316_ECHI MORTALI (Stir of echoes). Stati Uniti 1999;  Regia di David Koepp.

Chissà, forse è stata l’angoscia di fine millennio, con l’anno 2000 che incombeva col suo carico di incertezze, (dalle profezie di Nostradamus, al famoso detto mille e non più mille fino al millennium bug), ma qualcosa deve aver indotto il bravissimo sceneggiatore David Koepp (suoi gli scritti, tra gli altri, di Carlito’s Way, Jurassic Park, Mission: impossibile, Omicidio in diretta) ad andare a ripescare, come spunto, il capolavoro Io sono Helen Driscoll del maestro dei maestri horror della letteratura contemporanea, Richard Matheson. Il romanzo dello scrittore americano è una storia di una casa infestata dal fantasma di una donna, condotto con la solita maestria; e lo stile visivo di Matheson ben si presta ad una trasposizione cinematografica, del resto questa cifra stilistica dell’autore gli permise di lavorare moltissimo come sceneggiatore ad Hollywood. Il tipo di inquietudine ispirato da Matheson nel suo romanzo è molto intimo e praticamente universale e, quindi, funzionale ad ogni epoca o latitudine; però era assolutamente calzante all’America degli anni ’50, quando l’euforia per il boom economico del dopoguerra inoltrato era contesa dalla paura dell’altro, il nemico (più o meno dichiarato) d’oltrecortina. Questa angoscia sottile, che se si faceva strada nell’animo dell’uomo comune lo faceva rimanendo celata dall’apparente soddisfazione per il benessere sociale raggiunto, era la linfa che nutriva il lettore di Matheson, dal canto suo abile come nessuno nel portarla in superficie nei suoi racconti come, in questo caso, Io sono Helen Driscoll. Koepp, che abbiamo visto essere abile alla macchina da scrivere a sua volta, adegua la storia all’America di fine millennio, mette in primo piano un attore validissimo come Kevin Bacon nel ruolo di Tom, il protagonista, e dà il via alle danze.
L’ambientazione è quella quotidiana e, in apparenza, il quartiere residenziale della Chicago di fine millennio in cui vive il Tom di Echi mortali vale, grosso modo, la provincia californiana degli anni ’50 del romanzo d’ispirazione: come altre volte, in Matheson è un elemento sovrannaturale, apparentemente innocuo, ad aprire il Vaso di Pandora. La strana nube in cui finisce con la sua barca Scott Carey in Tre millimetri al giorno (romanzo del 1956 di Matheson, da cui il film Radiazioni BX: distruzione uomo, 1957, di Jack Arnold), libro che nel film viene letto dalla babysitter, non sembra, a prima vista, più preoccupante dell’improvvisata seduta ipnotica a cui la cognata Lisa (Illeana Douglas) sottopone Tom. 

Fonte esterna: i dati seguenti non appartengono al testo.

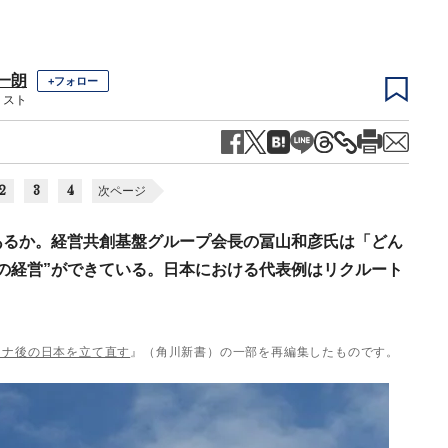
一朗
+フォロー
リスト
2
3
4
次ページ
あるか。経営共創基盤グループ会長の冨山和彦氏は「どん
の経営”ができている。日本における代表例はリクルート
ロナ後の日本を立て直す
』（角川新書）の一部を再編集したものです。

Ma questo perché, in effetti, non è il punto centrale del discorso: così come Scott si scopriva alieno nel suo mondo, in modo superficiale perché stava rimpicciolendo, ma in sostanza per motivazioni più esistenziali perfettamente condivisibili dall’uomo comune, l’apertura mentale che si ritrova Tom diventa un problema non tanto per la questione in sé, ma perché ora diventa possibile, anzi inevitabile, percepire il marcio che lo circonda. E il quartiere residenziale con il simpatico vicinato che si diverte alle feste o alle partite di football, diventa assai simile a quello in cui si barricava Robert Neville, il protagonista di un altro celebre romanzo di Matheson, Io sono leggenda

Solo che il male va ricercato dentro la villetta del protagonista; anzi no, lì, il povero Tom, troverà solo il frutto di quel male che, proprio come nel quartiere del citato Neville di Io sono leggenda, è tutto intorno. La trance folle in cui precipita lentamente Tom (molto mathesoniana) è resa mirabilmente da Bacon, che sciorina un’eccellente prova d’attore: la sua eccitazione corre sul filo sospeso tra la lucidità di chi è l’unico a vedere la verità, e un’irrazionale ossessione. Questo contrasto interiore, questa turbolenza, crea delle dissonanze con la placida tranquillità iniziale con cui il figlioletto Jake (Zachary David Cope) accetta le presenze soprannaturali per casa.  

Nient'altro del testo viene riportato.